Fallout to the lawsuit has been swift.
- Jennifer Resick Williams of Know PR dropped Isabella as a client. He has since hired Lacy Jansson, a senior PR strategist for Status Labs, an Austin, Texas-based firm that specializes in online reputation management and digital crisis response. In 2014, the company was accused of trying to bribe a journalist to include mentions of its clients (which the firm denied), and its CEO Jordan French resigned in 2015 after another company he owns was involved in a controversial eviction and demolition of an Austin piñata shop.
- The Washington Nationals cut all ties with the chef and his company shortly before the season opener. Jonathan Stahl, vice president of ballpark operations and guest services, told DC on Heels the team had planned to replace Kapnos at the Park and Catchfly, but also dropped the G Sandwich stand after the lawsuit. Kapnos at the Park and Catchy fly were replaced by Old Hickory BBQ and Change-Up Chicken. Now we know that the old G location in section 136 along the main concourse will be replace by Grace’s Kitchen, which is named for former first lady Grace Coolidge and will offer a rotating menu from local female chefs and restaurateurs. First up is chef and restaurateur Jamie Leeds, who owns Hank’s Oyster Bar among others, and chef Carla Hall, who co-hosts ABC’s The Chew. Leeds will be serving a shrimp po’ boy with coleslaw, while Hall serves a Nashville hot chicken sandwich, which she served at her short-lived restaurant in Brooklyn, and mac ‘n cheese.

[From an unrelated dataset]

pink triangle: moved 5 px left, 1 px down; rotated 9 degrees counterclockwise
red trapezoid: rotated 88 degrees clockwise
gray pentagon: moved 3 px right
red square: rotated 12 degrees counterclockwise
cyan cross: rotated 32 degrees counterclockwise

Others include Valerie Zweig and Taryn Pellicone from Prescription Chicken and Pia Carusone and Rachel Gardner from Republic Restoratives. A portion of the proceeds from the stand will benefit the Nationals Youth Baseball Academy Nutrition Program and the D.C. Central Kitchen.

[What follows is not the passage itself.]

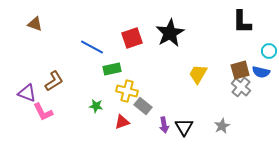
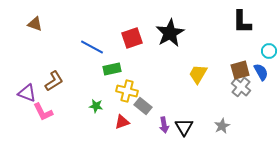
blue semicircle: rotated 132 degrees counterclockwise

- Michael Rafidi, chef at Requin at the Wharf and Arroz in the Marriott Marquis next to the convention center, resigned. He is leaving to open his own restaurant, but has said the lawsuit played a role in his decision. His last day is Apr. 22.
- Dine-N-Dash, José Andrés’ annual fundraiser for World Central Kitchen, dropped Isabella’s photo from its website. The site also no longer lists Graffiato or a pop-up by Requin among the participating restaurants.
- Plum Relish, a woman-owned and operated catering service in D.C., removed the chef and his company from its website and social media. The company delivers bento-sized lunches boxes to offices. Catering by Mike Isabella had been one of Plum Relish’s “restaurant partners.”
- The Best Buddies Prom dropped Isabella as its culinary chair saying, “Best buddies prides itself on a culture of respect, inclusion and empowerment. In light of recent reports, Chef Mike Isabella will no longer serve as the culinary chair of the Best Buddies Capital Region prom on April 27.”
RAMW withdraws award nominations
- Now, the Restaurant Association of Metropolitan Washington rescinded RAMMY Award nominations for Arroz and G by Mike Isabella, two of the chef’s restaurants that were up for New Restaurant and Favorite Fast Bites awards, respectively. However, Rafidi, who was nominated in the Rising Culinary Star category, is still eligible.
- Eater has removed Isabella’s restaurants from all its lists and maps. It is part of the food website’s policy not to highlight restaurants operated by an alleged harasser or known bad actor.
- Finally, New Chefs on the Block, a feature-length documentary about the opening of Rose’s Luxury and Frankly…Pizza! Has removed Isabella’s face from its DVD cover, although Isabella remains in the film. “We are saddened and disappointed to hear that Chef Mike Isabella has been charged with sexual harassment in the workplace,” said director Dustin Harrison-Atlas in a statement. “True or not, we are outraged by the food industry’s general mistreatment of women. Our two stars Frankly Pizza and Rose’s Luxury has worked hard to reverse that trend, and continue to foster environments that are safe for all their employees.”